----- Data under study
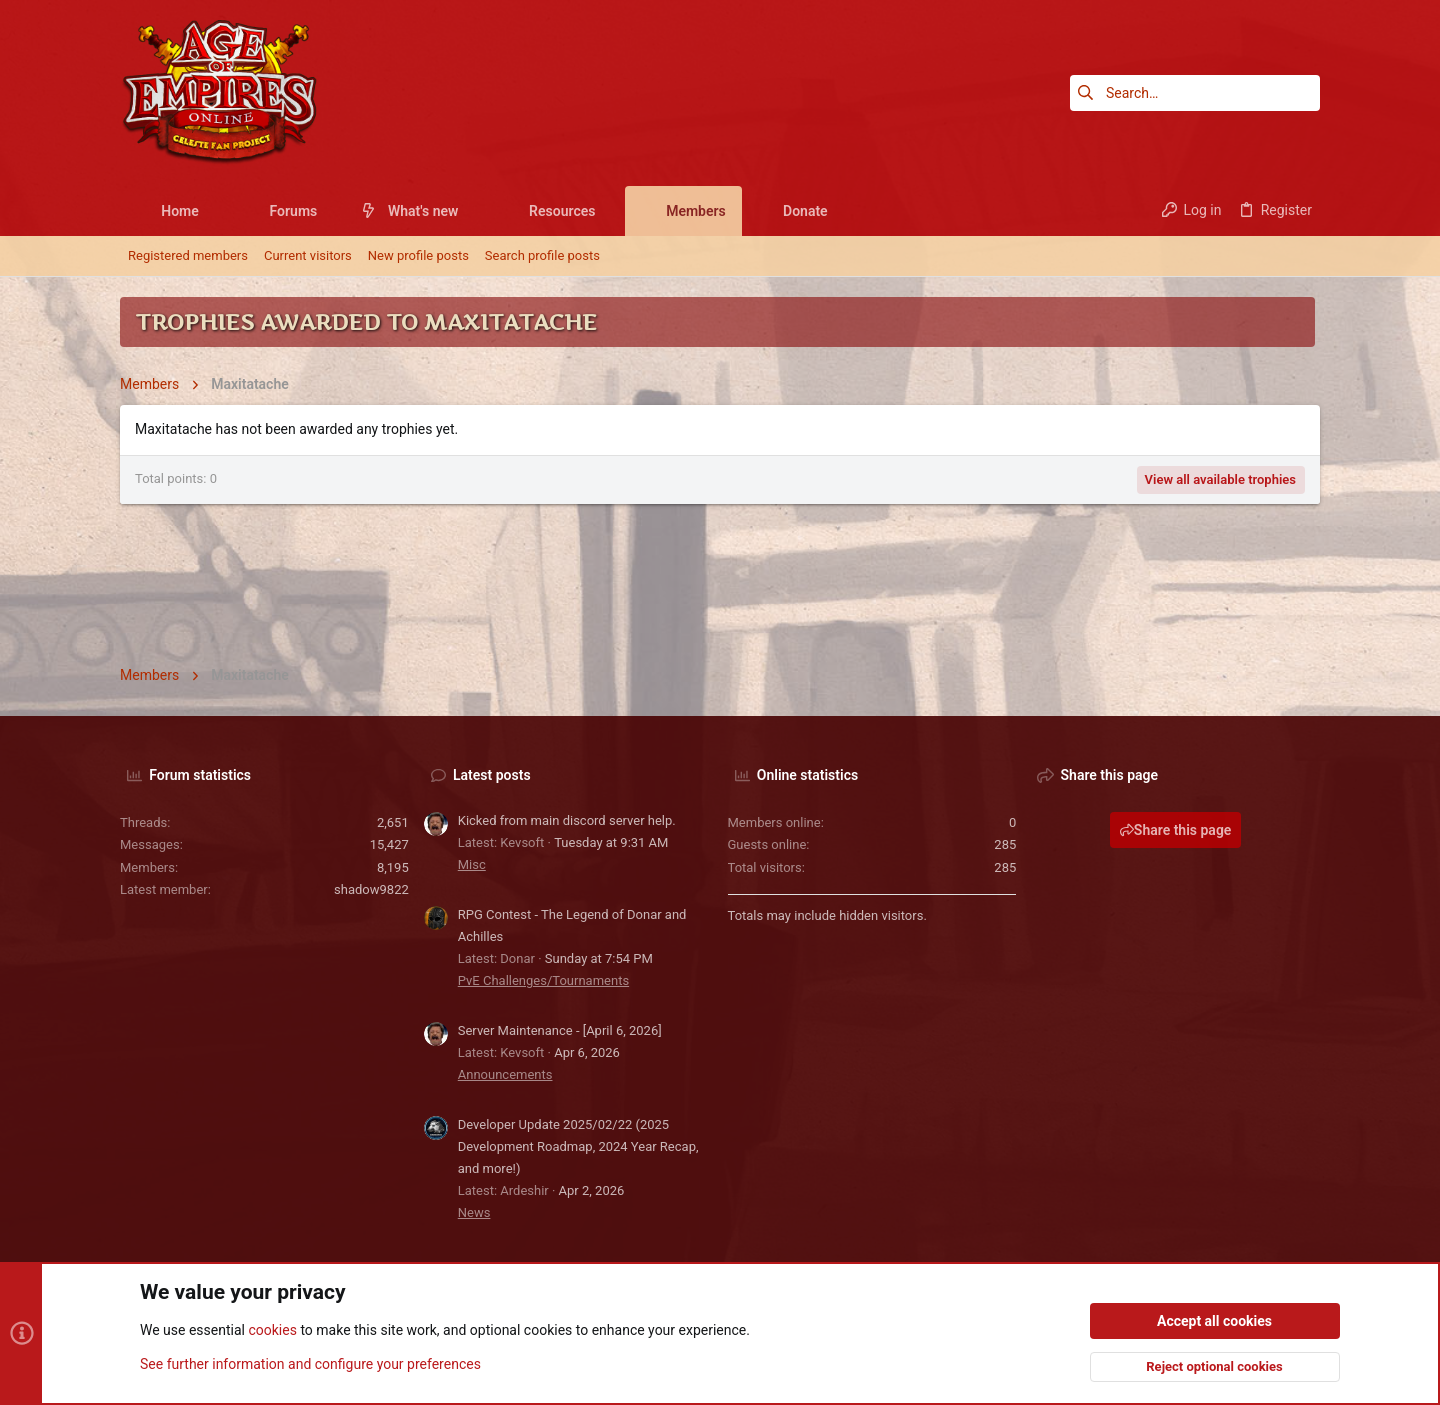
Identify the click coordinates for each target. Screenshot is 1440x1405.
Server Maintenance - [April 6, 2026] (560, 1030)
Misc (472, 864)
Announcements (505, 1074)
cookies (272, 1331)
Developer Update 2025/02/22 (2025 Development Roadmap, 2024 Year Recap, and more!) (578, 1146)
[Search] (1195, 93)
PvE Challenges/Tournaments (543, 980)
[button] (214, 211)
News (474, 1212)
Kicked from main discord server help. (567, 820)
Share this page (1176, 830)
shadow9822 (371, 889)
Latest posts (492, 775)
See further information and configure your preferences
----------
Task instructions:
Hand back the data above exactly, leaving out all pictures.

Finished task:
Identify the click coordinates for each target. Screenshot is 1440x1405.
Server Maintenance - [April 6, 2026] (560, 1030)
Misc (472, 864)
Announcements (505, 1074)
cookies (272, 1331)
Developer Update 2025/02/22 (2025 Development Roadmap, 2024 Year Recap, and more!) (578, 1146)
[Search] (1195, 93)
PvE Challenges/Tournaments (543, 980)
[button] (214, 211)
News (474, 1212)
Kicked from main discord server help. (567, 820)
Share this page (1176, 830)
shadow9822 (371, 889)
Latest posts (492, 775)
See further information and configure your preferences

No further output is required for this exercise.